Blau's Blog

A furry blog covering various topics including gaming, Second Life, and misc tech.


Changing your VRChat Photos Destination

Date: []
Categories: [VRChat]

This post has been copied over from my old blog.

VRChat screenshot of a green alien slugcat standing in front of a finished jigsaw puzzle of Centralia's graffiti highway
I found a jigsaw puzzle world and they had a Centralia puzzle, so I did my duty as a Pennsylvanian

By default, VRChat saves your photos to the Pictures folder in Windows. I really didn't want it to do that, because I don't trust Windows not to get silly and trash itself again, but there isn't a place in the in-game options to set a path for screenshots. Thankfully, you can do this with a config file, but you have to make and specify the configs yourself.

Also, for clarity, this is on Windows. The VRChat Docs do not specify any locations for this file on other operating systems, and the config file cannot be used on Quest.

VRChat by default does not generate a config file. You'll have to make this yourself. Open up an Explorer window and paste this into the navigation bar: %LocalAppdata%Low\VRChat\VRChat - this will take you to the VRChat appdata folder.

Once here, make a new text file. Rename the file, deleting the .txt off of the end1, to config.json. This is the specific configuration file VRChat is looking for.

Open up config.json in your editor of choice and add these lines:

{
    "picture_output_folder": "YOUR_FOLDER_PATH_HERE",
    "picture_output_split_by_date": true
}

Change the value for picture_output_folder to the path for the folder you want your VRChat photos to go into. picture_output_split_by_date splits the photos into folders by year and month, which is the VRChat default; you can toggle this off if you want by setting it to false. Save the file.

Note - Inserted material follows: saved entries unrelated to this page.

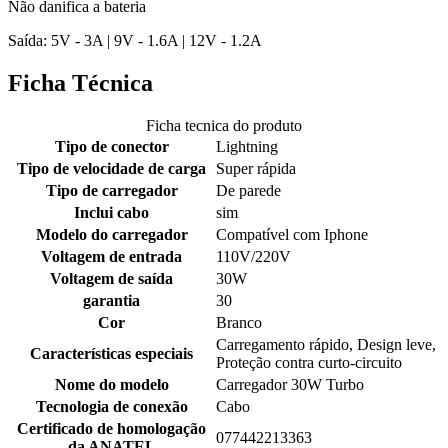
Não danifica a bateria
Saída: 5V - 3A | 9V - 1.6A | 12V - 1.2A
Ficha Técnica
Ficha tecnica do produto
Tipo de conector
Lightning
Tipo de velocidade de carga
Super rápida
Tipo de carregador
De parede
Inclui cabo
sim
Modelo do carregador
Compatível com Iphone
Voltagem de entrada
110V/220V
Voltagem de saída
30W
garantia
30
Cor
‎Branco
‎Carregamento rápido, Design leve,
Características especiais
Proteção contra curto-circuito
Nome do modelo
‎Carregador 30W Turbo
Tecnologia de conexão
‎Cabo
Certificado de homologação
077442213363
da ANATEL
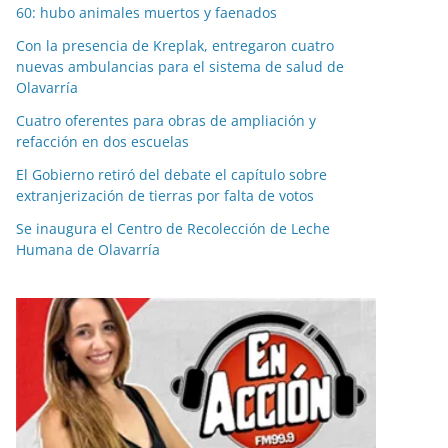
60: hubo animales muertos y faenados
Con la presencia de Kreplak, entregaron cuatro
nuevas ambulancias para el sistema de salud de
Olavarría
Cuatro oferentes para obras de ampliación y
refacción en dos escuelas
El Gobierno retiró del debate el capítulo sobre
extranjerización de tierras por falta de votos
Se inaugura el Centro de Recolección de Leche
Humana de Olavarría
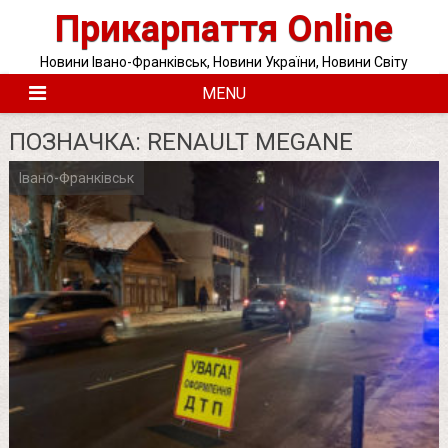
Skip
Прикарпаття Online
to
content
Новини Івано-Франківськ, Новини України, Новини Світу
MENU
ПОЗНАЧКА:
RENAULT MEGANE
Івано-Франківськ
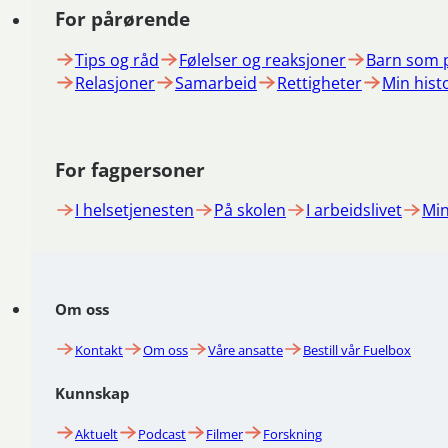
For pårørende
Tips og råd
Følelser og reaksjoner
Barn som 
Relasjoner
Samarbeid
Rettigheter
Min hist
For fagpersoner
I helsetjenesten
På skolen
I arbeidslivet
Min
Om oss
Kontakt
Om oss
Våre ansatte
Bestill vår Fuelbox
Kunnskap
Aktuelt
Podcast
Filmer
Forskning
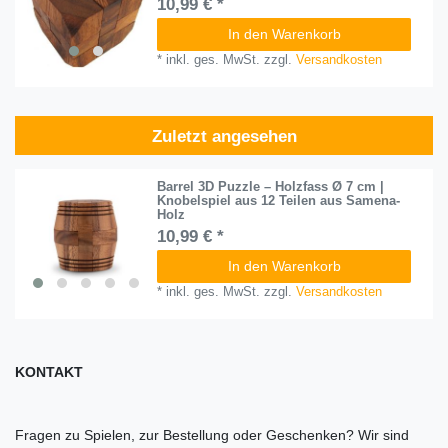
10,99 € *
In den Warenkorb
*
inkl. ges. MwSt.
zzgl.
Versandkosten
Zuletzt angesehen
Barrel 3D Puzzle – Holzfass Ø 7 cm |
Knobelspiel aus 12 Teilen aus Samena-
Holz
10,99 € *
In den Warenkorb
*
inkl. ges. MwSt.
zzgl.
Versandkosten
KONTAKT
Fragen zu Spielen, zur Bestellung oder Geschenken? Wir sind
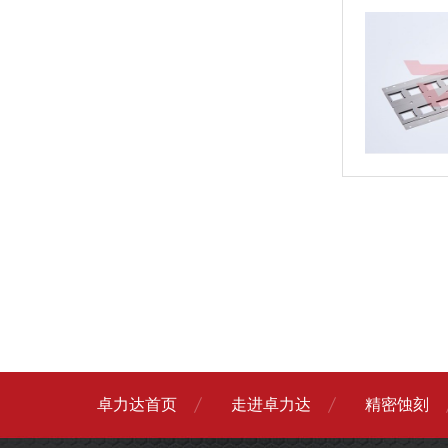
卓力达首页
走进卓力达
精密蚀刻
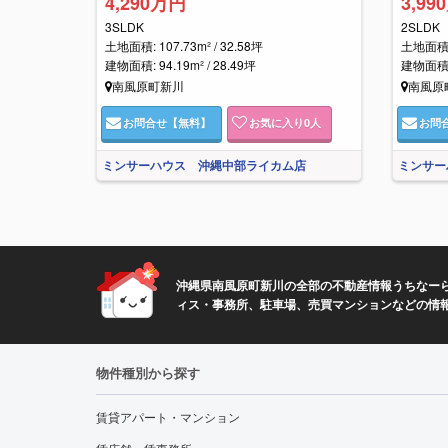
4,290万円
3,99
3SLDK
2SLDK
土地面積: 107.73m² / 32.58坪
土地面積: 
建物面積: 94.19m² / 28.49坪
建物面積: 
南風原町新川
南風原
お問合せ
【無料】
お気に入り
0
人
お問
ミンサーハウス 沖縄中部ライカム店
ミンサー
沖縄県南風原町新川の全部の不動産情報うちなーら
ィス・事務所、駐車場、売買マンションなどの情
物件種別から探す
賃貸アパート・マンション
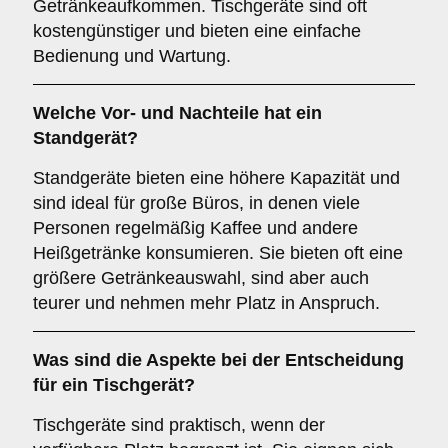
Getränkeaufkommen. Tischgeräte sind oft
kostengünstiger und bieten eine einfache
Bedienung und Wartung.
Welche Vor- und Nachteile hat ein
Standgerät
?
Standgeräte bieten eine höhere Kapazität und
sind ideal für große Büros, in denen viele
Personen regelmäßig Kaffee und andere
Heißgetränke konsumieren. Sie bieten oft eine
größere Getränkeauswahl, sind aber auch
teurer und nehmen mehr Platz in Anspruch.
Was sind die Aspekte bei der Entscheidung
für ein
Tischgerät
?
Tischgeräte sind praktisch, wenn der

You can now hop into VRChat, take a photo, and make sure that it's saving to the correct folder.

There's a lot more that your config file can do - check out the VRChat Docs for more info. This site can help generate a config file if you aren't sure how to put it together yourself.


  1. You may need to tell Windows not to hide file extensions. One way you can do this (on Windows 11, older versions may differ slightly in method) is by going to Windows Settings, System, For Developers, File Explorer, and toggling Show File Extensions on.